Marcela Fassy é graduada em História pela Universidade Federal de Minas Gerais (UFMG) e recebeu, em novembro, o Prêmio Caio Fernando de Abreu de 2024, categoria que faz parte do Festival MIX Brasil, evento voltado à cultura e público LGBTQIAPN+. Marcela é autora do livro Abafada, que tem como protagonista uma mulher bissexual que lida com os desafios de suas relações familiares e do luto – o livro vai ser publicado pela editora Reformatório. Ela é também autora das coletâneas de contos Oniros (Urutau) e Animais cinzentos (Viseu), e foi finalista do 4º Prêmio Internacional Pena de Ouro na categoria Conto.
Marcela Fassy respondeu a três perguntas do PublishNews.
– Na sua visão, qual é atualmente o principal desafio para a literatura queer no Brasil?
Os desafios para a literatura queer no Brasil são muitos, a começar pelo fato óbvio de que, para existir literatura queer, precisamos de autores queer, precisamos estar vivos e ter nossa dignidade assegurada. Atravessamos um cenário de retrocessos, de avanço global da extrema direita e de ameaças aos direitos da nossa comunidade. Esses dias, a Meta anunciou que vai permitir a associação entre a homossexualidade e as doenças mentais, algo característico das experiências históricas ligadas ao fascismo.
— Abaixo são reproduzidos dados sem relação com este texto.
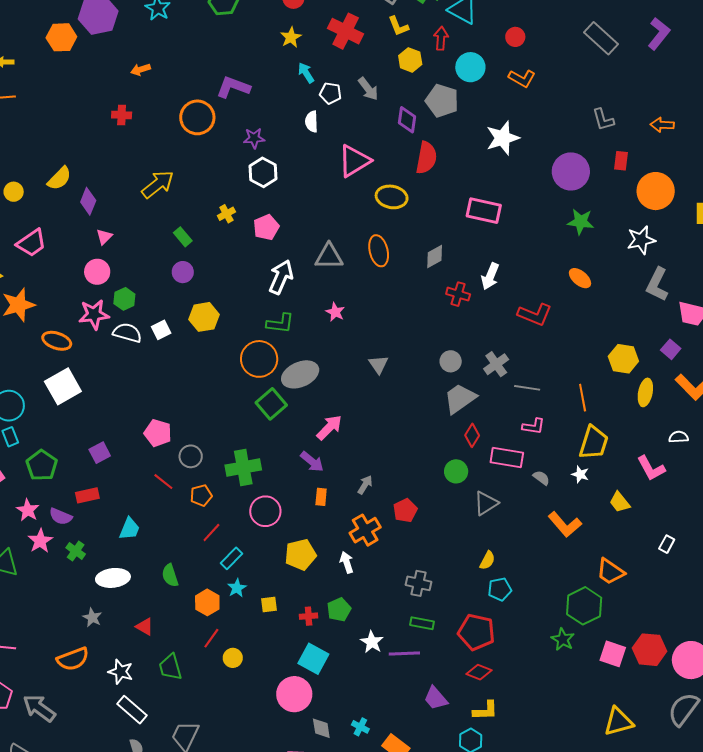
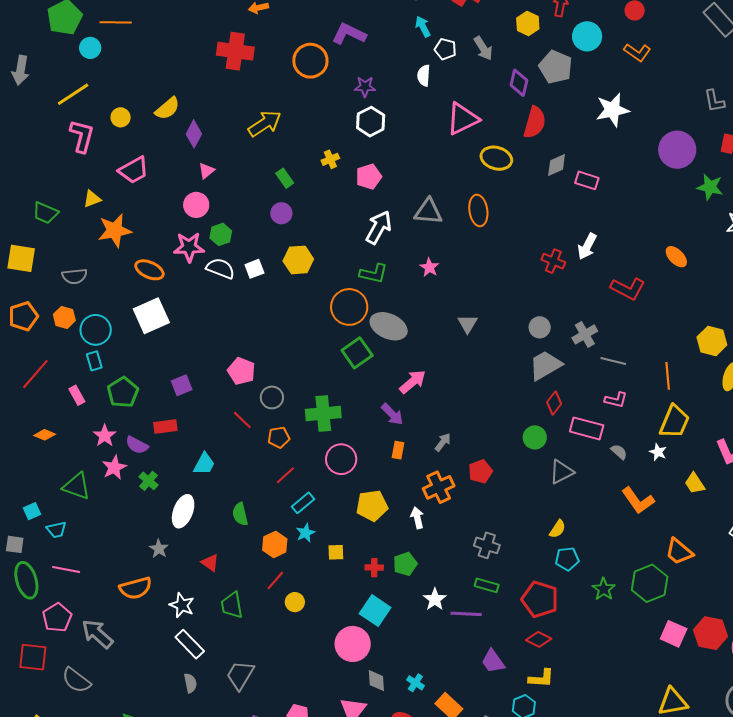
red cross: (122, 115) -> (235, 51), size x1.8
pink rectangle: (484, 211) -> (587, 180), size x0.7
green star: (581, 222) -> (710, 187), moved
gray diamond: (435, 256) -> (557, 165), moved
gray ellipse: (300, 374) -> (389, 326), turned 42
white ellipse: (113, 578) -> (183, 511), turned -68
green star: (563, 639) -> (604, 589), moved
Então, o cenário é muito preocupante. Depois, temos a questão do mercado editorial e suas inúmeras restrições, os desafios para que sejamos lidos fora do nicho, para furar a bolha. Lembrando que a literatura queer abrange uma multiplicidade de temáticas, gêneros, estilos, discursos, visões de mundo, não é um bloco monolítico. Podemos e devemos escrever sobre tudo o que a gente quiser, e aquilo que pensamos e dizemos diz respeito a todos, todas e todes.
– Como tem sido o processo de preparação para a publicação de 'Abafada' pela editora Reformatório? De que forma essa obra se relaciona com você, enquanto autora?
O processo de publicação ainda está na etapa inicial, com a leitura do original pelo Marcelo Nocelli, editor da Reformatório. Mas já estou super empolgada e tenho total confiança no trabalho da Editora, e muito honrada por fazer parte do catálogo da casa, entre tantas obras incríveis da literatura contemporânea nacional. A "abafada", personagem principal do livro, é uma mulher bissexual, que passou por uma série de traumas ligados ao luto e às relações familiares, e que lida com essas experiências e com a sua sexualidade de uma forma muito própria. Ela vive um processo de colapso nervoso que é provocado, em grande parte, pelo fato de ter a sua subjetividade abafada, sufocada pelos padrões de comportamento ditados por uma estrutura patriarcal, heteronormativa e neoliberal. Então ela se sente sufocada, não consegue respirar – real e metaforicamente.
Procurei trazer para o texto alguns dos incômodos, desconfortos e inquietações que me atravessam enquanto sujeito, enquanto um corpo que ocupa um lugar no mundo: o corpo de uma mulher bissexual, com uma subjetividade própria, com suas dores e delícias. Então, embora não seja uma narrativa autobiográfica, eu tenho um pouco da Abafada e ela tem um pouco de mim. Assim como ela, sei o que é se sentir sufocada.
– Você já tinha sido finalista do Prêmio Pena, qual foi a sensação de ter recebido o prêmio no final do ano passado? Como você enxerga o Festival Mix e sua projeção no campo da literatura?
A sensação de receber o prêmio é indescritível. Quando recebi a notícia fiquei incrédula, extasiada, ainda estou. Por mais que a gente acredite na qualidade do nosso trabalho, que é fruto de muita dedicação e esforço, o reconhecimento pelos nossos pares nos dá aquela sensação de alívio, de confirmação de que nosso trabalho é bom, de que todo o esforço vale a pena, de que estamos no caminho certo. Nos abre portas importantes num cenário que é muitas vezes excludente e hostil, como o meio literário, principalmente se estamos falando de uma literatura que aborda temas fortes, incômodos, temas que não agradam ao mercado.
A conquista do prêmio e a publicação pela Reformatório, uma editora que faz um trabalho irretocável na literatura contemporânea brasileira, é uma oportunidade única para que o livro circule e seja lido. Receber este prêmio do Festival Mix Brasil tem uma importância muito grande por ser uma premiação que atua diretamente no reconhecimento e valorização de artistas LGBT+, que possibilita que sejamos publicados, lidos, respeitados, legitimados. O fato de a nossa voz poder ser ouvida, de termos espaço para dizer aquilo que queremos e que precisa ser dito, é algo muito importante para a Cultura brasileira, que é uma cultura da diversidade. É isso que o Festival Mix faz e é muito bonito fazer parte disso.